Flenser faisait son possible pour éviter de parler de ses expéditions avec les éclaireurs. De telles reconnaissances n’étaient pas interdites, mais Acier lui aurait demandé des explications s’il avait été au courant.

« Flenser avec les éclaireurs de Rangolith » pataugeait dans la bruyère imbibée d’eau. L’air était agréablement frais au-dessus des plaques de neige fondue et la brise glissait ses langues de glace sous les lourds manteaux noirs.

Rangolith avait bien choisi l’emplacement de son poste de commandement. Les tentes étaient plantées dans un léger creux au bord d’un petit lac d’été. Cent mètres plus loin, une énorme calotte de neige couvrait le haut de la colline, alimentant le lac et maintenant l’air à une température agréablement basse. Les tentes n’étaient visibles que lorsqu’on arrivait sur les hauteurs. Pourtant, le site était assez élevé pour que la vue, au bord de la dépression, domine trois points cardinaux centrés au sud. Les réapprovisionnements pouvaient se faire par le nord, avec peu de risques de détection. Même si ces fichus incendies d’été ravageaient la forêt en contrebas, le poste ne serait pas touché.

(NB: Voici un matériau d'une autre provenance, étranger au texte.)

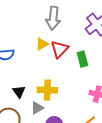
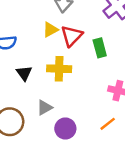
yellow cross: (47, 90) -> (59, 69), moved
black triangle: (19, 92) -> (24, 73), moved

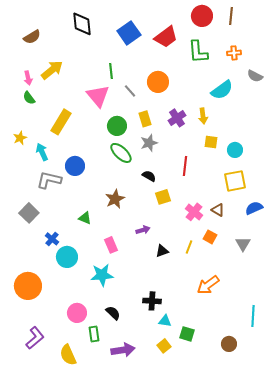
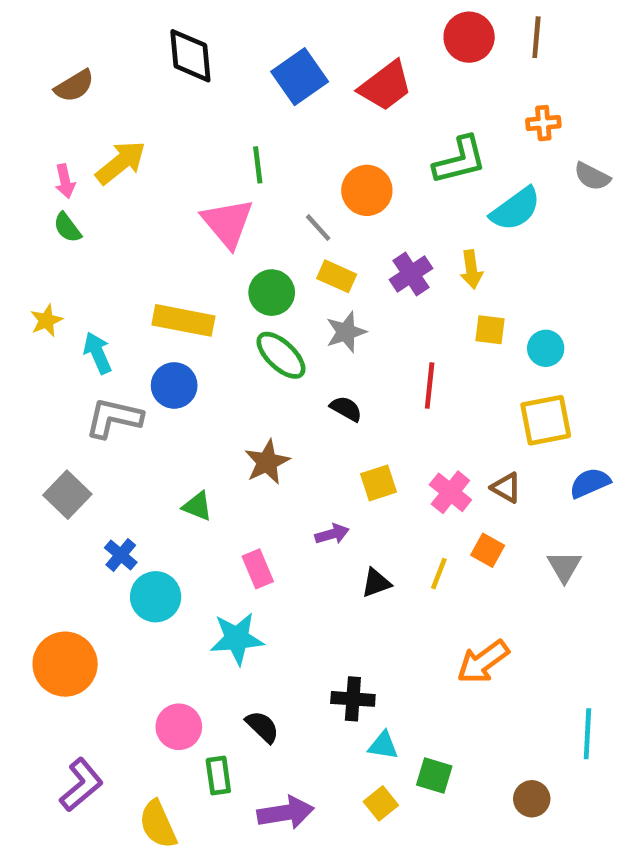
green L-shape: (198, 52) -> (460, 160), moved, turned -100
gray line: (130, 91) -> (318, 228), moved
yellow rectangle: (145, 119) -> (337, 276), turned -49
yellow rectangle: (61, 122) -> (183, 320), moved, turned 70
yellow square: (163, 197) -> (378, 483), moved

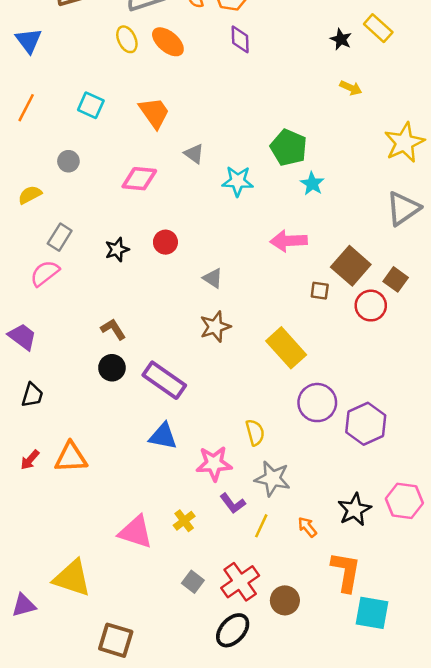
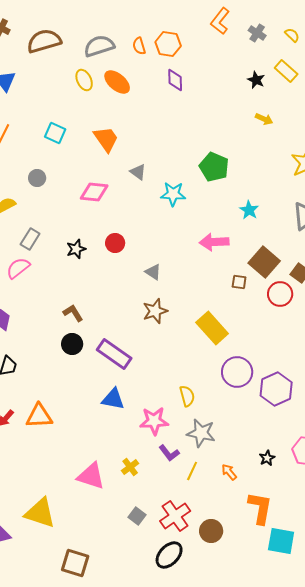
cyan star: (312, 184) -> (249, 210), moved
black star: (355, 510) -> (267, 458), size x0.6

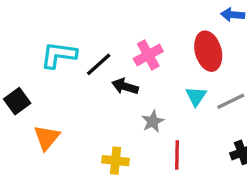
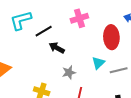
cyan L-shape: (59, 55) -> (21, 20), turned -35
pink cross: (148, 55) -> (79, 18), moved

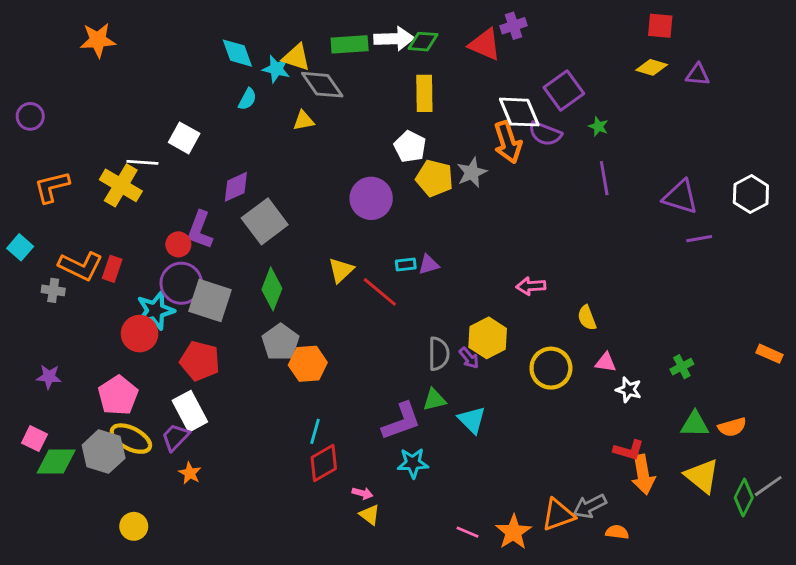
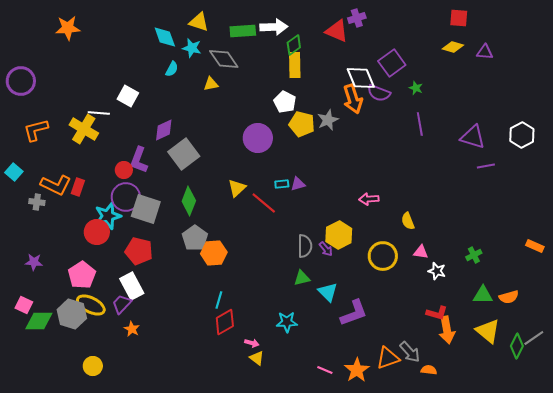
green diamond: (423, 42) -> (294, 45), moved, turned -40
yellow triangle: (296, 57) -> (199, 22), moved
purple circle: (30, 116) -> (21, 81), size x1.5
purple L-shape: (401, 421) -> (354, 313), moved
gray arrow: (590, 506) -> (410, 352), turned -105

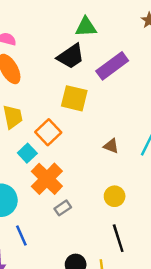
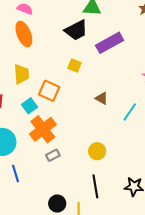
yellow square: (74, 98) -> (74, 65), size x0.6
orange square: (48, 132) -> (49, 91), turned -30
brown triangle: (111, 146) -> (102, 98), moved

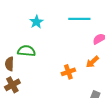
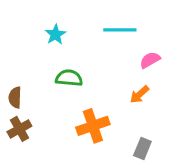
green semicircle: (26, 51) -> (69, 78), moved
orange cross: (68, 72) -> (93, 126), moved, size x1.5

Le Grand-éclaireur Rangolith tournait autour de ses miroirs de signalisation, huilant les mécanismes d’orientation tandis que l’un de ses subordonnés, couché à plat ventre avec juste ses museaux qui dépassaient de la crête, scrutait les alentours avec ses lunettes. Rangolith se mit au garde-à-vous à la vue de Flenser, mais son regard ne dénotait ni la servilité ni la peur. Comme la plupart des éclaireurs longue distance, il ne se laissait pas impressionner par la politique des seigneurs, sans compter que Flenser avait pris soin d’établir avec lui une relation privilégiée du type : « toi et moi contre tous ces tordus ».